[What to produce] For the records that follow, restate each one word for word and leave the images behind.

[Data listing]
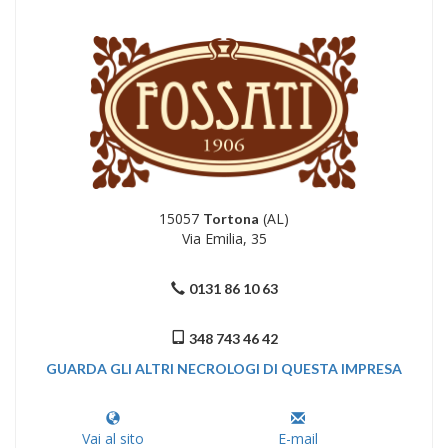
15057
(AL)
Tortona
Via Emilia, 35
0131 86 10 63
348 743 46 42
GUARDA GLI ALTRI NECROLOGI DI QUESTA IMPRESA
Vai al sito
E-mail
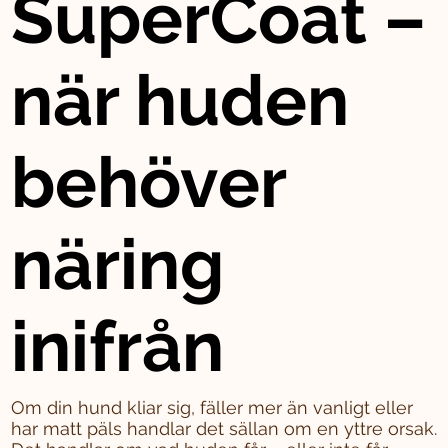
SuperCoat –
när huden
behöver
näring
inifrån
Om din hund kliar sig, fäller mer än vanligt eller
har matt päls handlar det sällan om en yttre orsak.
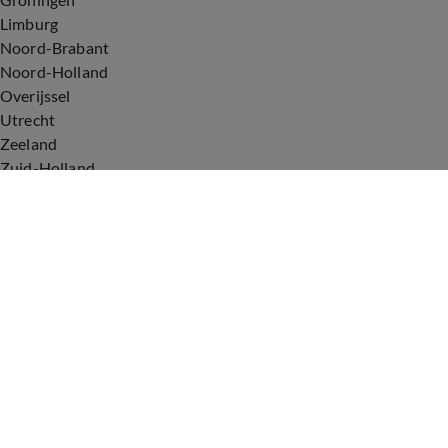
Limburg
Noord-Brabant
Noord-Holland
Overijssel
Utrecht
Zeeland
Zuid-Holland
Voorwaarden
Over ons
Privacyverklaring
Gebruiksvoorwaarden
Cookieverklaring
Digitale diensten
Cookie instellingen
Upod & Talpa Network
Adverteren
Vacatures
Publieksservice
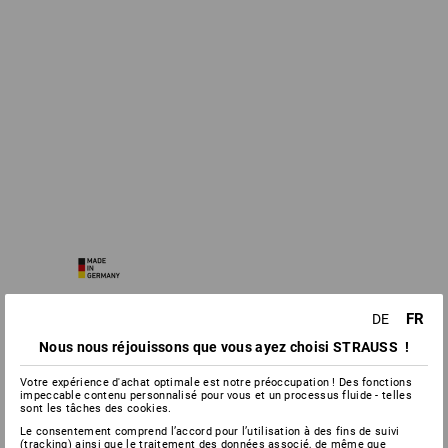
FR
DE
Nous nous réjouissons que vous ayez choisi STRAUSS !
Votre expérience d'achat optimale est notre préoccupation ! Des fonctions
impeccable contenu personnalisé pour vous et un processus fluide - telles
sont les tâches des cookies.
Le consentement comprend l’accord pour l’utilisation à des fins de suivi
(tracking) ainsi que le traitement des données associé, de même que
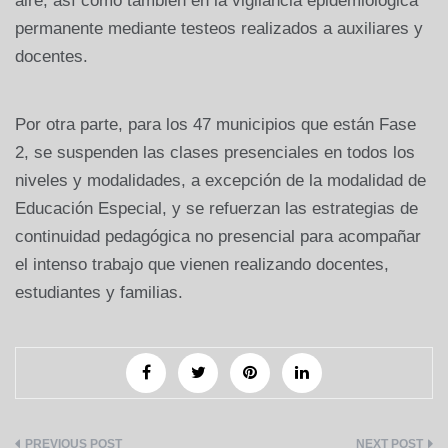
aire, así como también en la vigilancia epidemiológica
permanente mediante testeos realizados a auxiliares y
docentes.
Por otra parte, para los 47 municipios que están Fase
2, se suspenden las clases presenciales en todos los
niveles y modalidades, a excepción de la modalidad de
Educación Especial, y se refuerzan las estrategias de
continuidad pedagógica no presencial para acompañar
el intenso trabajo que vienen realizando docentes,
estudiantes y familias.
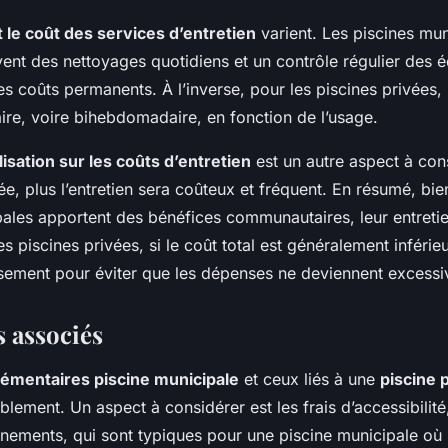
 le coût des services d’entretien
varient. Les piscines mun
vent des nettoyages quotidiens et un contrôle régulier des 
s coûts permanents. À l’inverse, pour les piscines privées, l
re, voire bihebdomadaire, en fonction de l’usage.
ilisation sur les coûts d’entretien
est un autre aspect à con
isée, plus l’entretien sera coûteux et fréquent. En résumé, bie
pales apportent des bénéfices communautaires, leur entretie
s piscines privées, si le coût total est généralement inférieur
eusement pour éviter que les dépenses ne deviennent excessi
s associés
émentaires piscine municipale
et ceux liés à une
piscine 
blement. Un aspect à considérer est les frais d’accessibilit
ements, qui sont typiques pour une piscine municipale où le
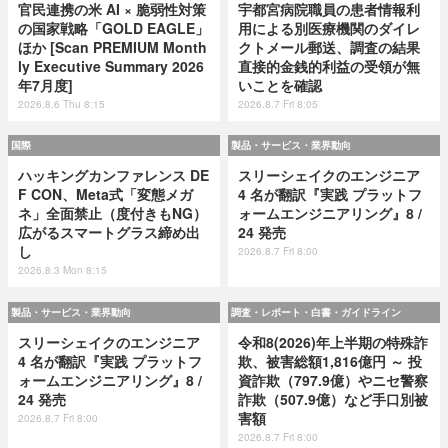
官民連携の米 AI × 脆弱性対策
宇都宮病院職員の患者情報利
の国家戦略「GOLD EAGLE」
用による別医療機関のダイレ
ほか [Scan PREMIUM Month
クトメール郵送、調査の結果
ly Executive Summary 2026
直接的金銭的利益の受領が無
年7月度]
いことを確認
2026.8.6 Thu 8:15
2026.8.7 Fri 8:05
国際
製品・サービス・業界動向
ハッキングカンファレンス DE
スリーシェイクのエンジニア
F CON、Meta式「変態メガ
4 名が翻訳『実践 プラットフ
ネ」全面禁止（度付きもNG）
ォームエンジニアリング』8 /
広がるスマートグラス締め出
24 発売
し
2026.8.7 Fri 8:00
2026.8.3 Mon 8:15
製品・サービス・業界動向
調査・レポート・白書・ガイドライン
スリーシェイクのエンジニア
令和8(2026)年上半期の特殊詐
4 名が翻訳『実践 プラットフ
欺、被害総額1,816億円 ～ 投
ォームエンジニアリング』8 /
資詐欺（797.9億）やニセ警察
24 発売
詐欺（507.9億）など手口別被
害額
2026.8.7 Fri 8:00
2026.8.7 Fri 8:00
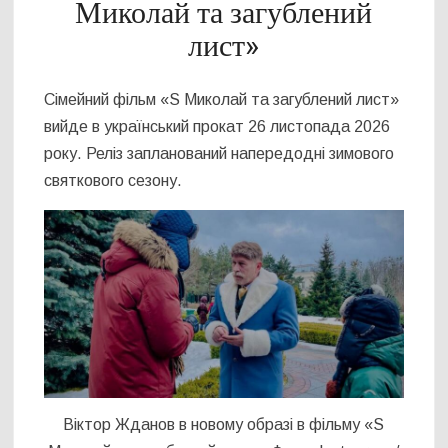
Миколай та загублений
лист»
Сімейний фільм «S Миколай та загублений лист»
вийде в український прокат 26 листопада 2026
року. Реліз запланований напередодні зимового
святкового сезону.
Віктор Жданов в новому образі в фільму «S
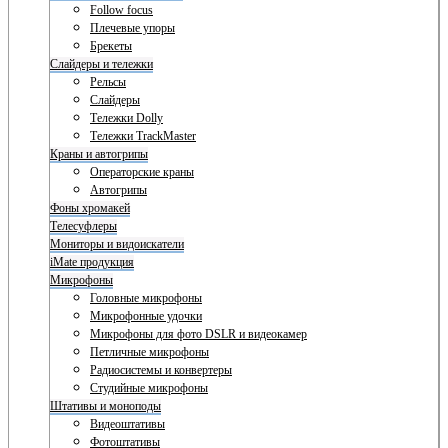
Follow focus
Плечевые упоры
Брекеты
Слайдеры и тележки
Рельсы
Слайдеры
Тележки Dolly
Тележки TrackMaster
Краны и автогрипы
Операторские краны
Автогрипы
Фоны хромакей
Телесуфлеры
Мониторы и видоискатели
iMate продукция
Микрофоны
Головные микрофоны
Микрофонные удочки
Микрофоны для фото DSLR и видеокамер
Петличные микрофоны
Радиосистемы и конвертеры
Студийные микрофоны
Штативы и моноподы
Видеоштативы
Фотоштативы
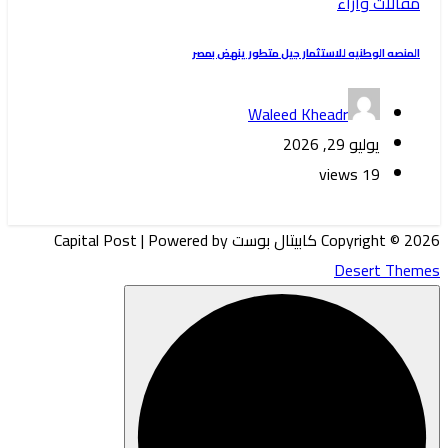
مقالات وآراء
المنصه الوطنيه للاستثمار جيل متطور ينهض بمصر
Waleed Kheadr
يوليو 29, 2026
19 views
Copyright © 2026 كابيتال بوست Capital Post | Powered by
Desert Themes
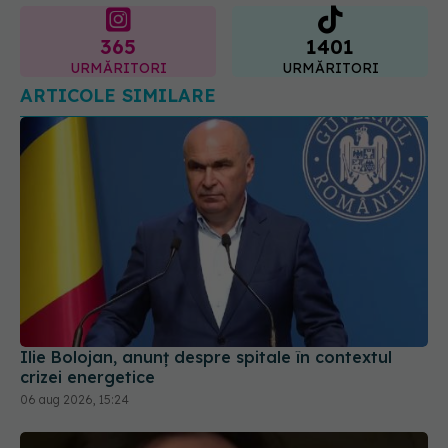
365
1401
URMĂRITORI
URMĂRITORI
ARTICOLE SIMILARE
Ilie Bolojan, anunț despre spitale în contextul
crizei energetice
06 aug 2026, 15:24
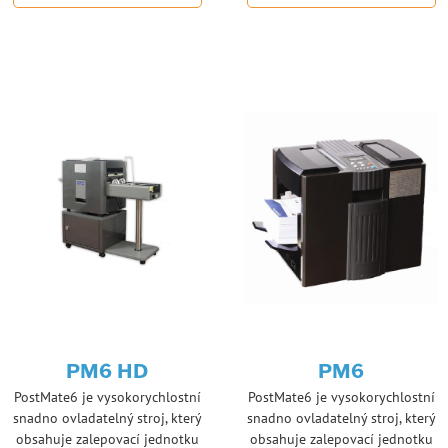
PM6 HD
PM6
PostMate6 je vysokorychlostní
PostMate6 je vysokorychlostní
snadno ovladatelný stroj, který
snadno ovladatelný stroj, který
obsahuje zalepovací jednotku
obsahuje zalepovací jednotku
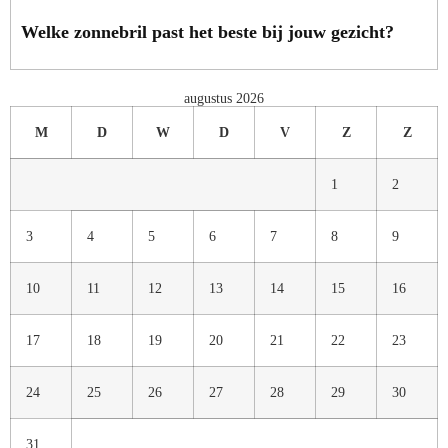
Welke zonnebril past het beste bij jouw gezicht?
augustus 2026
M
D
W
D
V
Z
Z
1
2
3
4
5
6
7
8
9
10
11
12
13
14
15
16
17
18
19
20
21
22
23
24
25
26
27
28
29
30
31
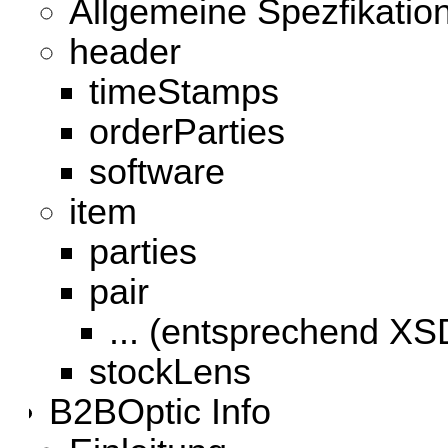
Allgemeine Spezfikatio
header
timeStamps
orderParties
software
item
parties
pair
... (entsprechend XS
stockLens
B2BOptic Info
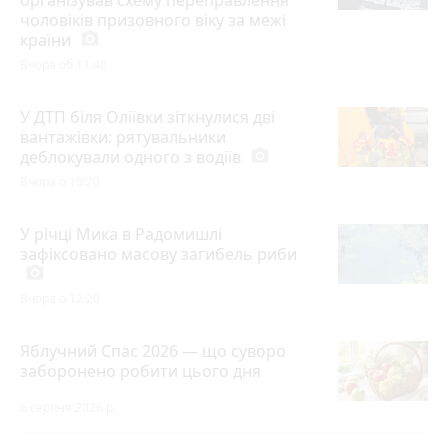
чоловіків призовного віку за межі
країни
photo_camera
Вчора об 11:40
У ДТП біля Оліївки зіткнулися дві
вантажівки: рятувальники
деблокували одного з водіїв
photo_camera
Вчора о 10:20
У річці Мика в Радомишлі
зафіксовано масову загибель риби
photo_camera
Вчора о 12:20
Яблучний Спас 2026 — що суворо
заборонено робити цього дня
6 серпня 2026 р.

[Finished task]
15057
(AL)
Tortona
Via Emilia, 35
0131 86 10 63
348 743 46 42
GUARDA GLI ALTRI NECROLOGI DI QUESTA IMPRESA
Vai al sito
E-mail
SuperCoat –
när huden
behöver
näring
inifrån
Om din hund kliar sig, fäller mer än vanligt eller
har matt päls handlar det sällan om en yttre orsak.
Limburg
Noord-Brabant
Noord-Holland
Overijssel
Utrecht
Zeeland
Zuid-Holland
Voorwaarden
Over ons
Privacyverklaring
Gebruiksvoorwaarden
Cookieverklaring
Digitale diensten
Cookie instellingen
Upod & Talpa Network
Adverteren
Vacatures
Publieksservice
FR
DE
Nous nous réjouissons que vous ayez choisi STRAUSS !
Votre expérience d'achat optimale est notre préoccupation ! Des fonctions
impeccable contenu personnalisé pour vous et un processus fluide - telles
sont les tâches des cookies.
Le consentement comprend l’accord pour l’utilisation à des fins de suivi
(tracking) ainsi que le traitement des données associé, de même que
aire, así como también en la vigilancia epidemiológica
permanente mediante testeos realizados a auxiliares y
docentes.
Por otra parte, para los 47 municipios que están Fase
2, se suspenden las clases presenciales en todos los
niveles y modalidades, a excepción de la modalidad de
Educación Especial, y se refuerzan las estrategias de
continuidad pedagógica no presencial para acompañar
el intenso trabajo que vienen realizando docentes,
estudiantes y familias.
 le coût des services d’entretien
varient. Les piscines mun
vent des nettoyages quotidiens et un contrôle régulier des 
s coûts permanents. À l’inverse, pour les piscines privées, l
re, voire bihebdomadaire, en fonction de l’usage.
ilisation sur les coûts d’entretien
est un autre aspect à con
isée, plus l’entretien sera coûteux et fréquent. En résumé, bie
pales apportent des bénéfices communautaires, leur entretie
s piscines privées, si le coût total est généralement inférieur
eusement pour éviter que les dépenses ne deviennent excessi
s associés
émentaires piscine municipale
et ceux liés à une
piscine 
blement. Un aspect à considérer est les frais d’accessibilit
ements, qui sont typiques pour une piscine municipale où le
官民連携の米 AI × 脆弱性対策
宇都宮病院職員の患者情報利
の国家戦略「GOLD EAGLE」
用による別医療機関のダイレ
ほか [Scan PREMIUM Month
クトメール郵送、調査の結果
ly Executive Summary 2026
直接的金銭的利益の受領が無
年7月度]
いことを確認
2026.8.6 Thu 8:15
2026.8.7 Fri 8:05
国際
製品・サービス・業界動向
ハッキングカンファレンス DE
スリーシェイクのエンジニア
F CON、Meta式「変態メガ
4 名が翻訳『実践 プラットフ
ネ」全面禁止（度付きもNG）
ォームエンジニアリング』8 /
広がるスマートグラス締め出
24 発売
し
2026.8.7 Fri 8:00
2026.8.3 Mon 8:15
製品・サービス・業界動向
調査・レポート・白書・ガイドライン
スリーシェイクのエンジニア
令和8(2026)年上半期の特殊詐
4 名が翻訳『実践 プラットフ
欺、被害総額1,816億円 ～ 投
ォームエンジニアリング』8 /
資詐欺（797.9億）やニセ警察
24 発売
詐欺（507.9億）など手口別被
害額
2026.8.7 Fri 8:00
2026.8.7 Fri 8:00
Миколай та загублений
лист»
Сімейний фільм «S Миколай та загублений лист»
вийде в український прокат 26 листопада 2026
року. Реліз запланований напередодні зимового
святкового сезону.
Віктор Жданов в новому образі в фільму «S
Follow focus
Плечевые упоры
Брекеты
Слайдеры и тележки
Рельсы
Слайдеры
Тележки Dolly
Тележки TrackMaster
Краны и автогрипы
Операторские краны
Автогрипы
Фоны хромакей
Телесуфлеры
Мониторы и видоискатели
iMate продукция
Микрофоны
Головные микрофоны
Микрофонные удочки
Микрофоны для фото DSLR и видеокамер
Петличные микрофоны
Радиосистемы и конвертеры
Студийные микрофоны
Штативы и моноподы
Видеоштативы
Фотоштативы
مقالات وآراء
المنصه الوطنيه للاستثمار جيل متطور ينهض بمصر
Waleed Kheadr
يوليو 29, 2026
19 views
Copyright © 2026 كابيتال بوست Capital Post | Powered by
Desert Themes
365
1401
URMĂRITORI
URMĂRITORI
ARTICOLE SIMILARE
Ilie Bolojan, anunț despre spitale în contextul
crizei energetice
06 aug 2026, 15:24
PM6 HD
PM6
PostMate6 je vysokorychlostní
PostMate6 je vysokorychlostní
snadno ovladatelný stroj, který
snadno ovladatelný stroj, který
obsahuje zalepovací jednotku
obsahuje zalepovací jednotku
Welke zonnebril past het beste bij jouw gezicht?
augustus 2026
M
D
W
D
V
Z
Z
1
2
3
4
5
6
7
8
9
10
11
12
13
14
15
16
17
18
19
20
21
22
23
24
25
26
27
28
29
30
31
Allgemeine Spezfikatio
header
timeStamps
orderParties
software
item
parties
pair
... (entsprechend XS
stockLens
B2BOptic Info
чоловіків призовного віку за межі
країни
photo_camera
Вчора об 11:40
У ДТП біля Оліївки зіткнулися дві
вантажівки: рятувальники
деблокували одного з водіїв
photo_camera
Вчора о 10:20
У річці Мика в Радомишлі
зафіксовано масову загибель риби
photo_camera
Вчора о 12:20
Яблучний Спас 2026 — що суворо
заборонено робити цього дня
6 серпня 2026 р.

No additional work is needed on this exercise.